The texture cache system 114 may include multiple caches, including, for example, a level 1 (L1) cache and a L2 cache. The texture information is stored as individual texture elements known as texels, which are used during graphics processing to define color data displayed at pixel coordinates. The texture data 106 flows from the system memory 104 to the texture cache system 114, and then to the texture filter 118, and on to a back-end processor 119. The back-end processor 119 performs pixel-level processing, which includes such functions as texturing, pixel shading, and image merging with the frame buffer 120.

Generally speaking, the computer system 100 in FIG. 1 may comprise any one of a wide variety of wired and/or wireless computing devices, such as a desktop computer, portable computer, dedicated server computer, multiprocessor computing device, and so forth. In addition to the CPU 102 and system memory 104, the computer system 100 may further comprise a number of input/output interfaces, a network interface, display device 130, and mass storage, wherein each of these devices are connected across a data bus. The CPU 102 can include any custom made or commercially available processor, an auxiliary processor among several processors associated with the computer system 102, a semiconductor based microprocessor, one or more application specific integrated circuits (ASICs), a plurality of suitably configured digital logic gates, and other well known electrical configurations comprising discrete elements both individually and in various combinations to coordinate the overall operation of the computing system.

The system memory 104 can include any one or a combination of volatile memory elements (e.g., random-access memory (RAM, such as DRAM, and SRAM, etc.)) and nonvolatile memory elements (e.g., ROM, hard drive, CDROM, etc.). The system memory 104 typically comprises a native operating system, one or more native applications, emulation systems, or emulated applications for any of a variety of operating systems and/or emulated hardware platforms, emulated operating systems, etc. One of ordinary skill in the art will appreciate that the system memory 104 can, and typically will, comprise other components which have been omitted for purposes of brevity. The input/output interfaces described above provide any number of interfaces for the input and output of data. For example, where the computer system 102 comprises a personal computer, these components may interface with a user input device, which may be a keyboard or a mouse.

Where any of the components described above comprises software or code, the same can be embodied in any computer-readable medium for use by or in connection with an instruction execution system such as, for example, a processor in a computer system or other system. In the context of the present disclosure, a computer-readable medium can be any tangible medium that can contain, store, or maintain the software or code for use by or in connection with an instruction execution system. For example, a computer-readable medium may store one or more programs for execution by the CPU 102 described above. The computer readable medium can be, for example, but not limited to, an electronic, magnetic, optical, electromagnetic, infrared, or semiconductor system, apparatus, or device. More specific examples of the computer-readable medium may include the following: an electrical connection having one or more wires, a portable computer diskette, a random access memory (RAM), a read-only memory (ROM), an erasable programmable read-only memory (EPROM, EEPROM, or Flash memory), and a portable compact disc read-only memory (CDROM).
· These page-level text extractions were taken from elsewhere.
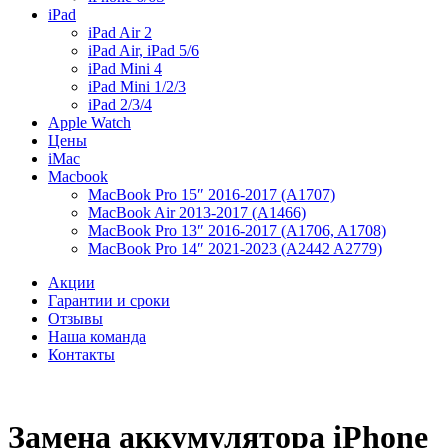
iPad
iPad Air 2
iPad Air, iPad 5/6
iPad Mini 4
iPad Mini 1/2/3
iPad 2/3/4
Apple Watch
Цены
iMac
Macbook
MacBook Pro 15″ 2016-2017 (A1707)
MacBook Air 2013-2017 (A1466)
MacBook Pro 13″ 2016-2017 (A1706, A1708)
MacBook Pro 14″ 2021-2023 (A2442 A2779)
Акции
Гарантии и сроки
Отзывы
Наша команда
Контакты
Замена аккумулятора iPhone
With further reference to FIG. 1, the network interface device described above comprises various components used to transmit and/or receive data over a network environment. By way of example, the network interface may include a device that can communicate with both inputs and outputs, for instance, a modulator/demodulator (e.g., a modem), wireless (e.g., radio frequency (RF)) transceiver, a telephonic interface, a bridge, a router, network card, etc.).

Reference is now made to FIGS. 2A-B which provide a block diagram illustrating certain components or stages of a graphics pipeline 200 within the GPU 110 in FIG. 1. The GPU 110 includes a command stream processor 252, which reads vertices from memory 250. The vertices are used to form geometry primitives and create working items for the pipeline. In this regard, the command stream processor 252 reads data from memory 250 and from that data generates triangles, lines, points, or other primitives to be introduced into the pipeline. This geometry information, once assembled, is passed to the vertex shader 254.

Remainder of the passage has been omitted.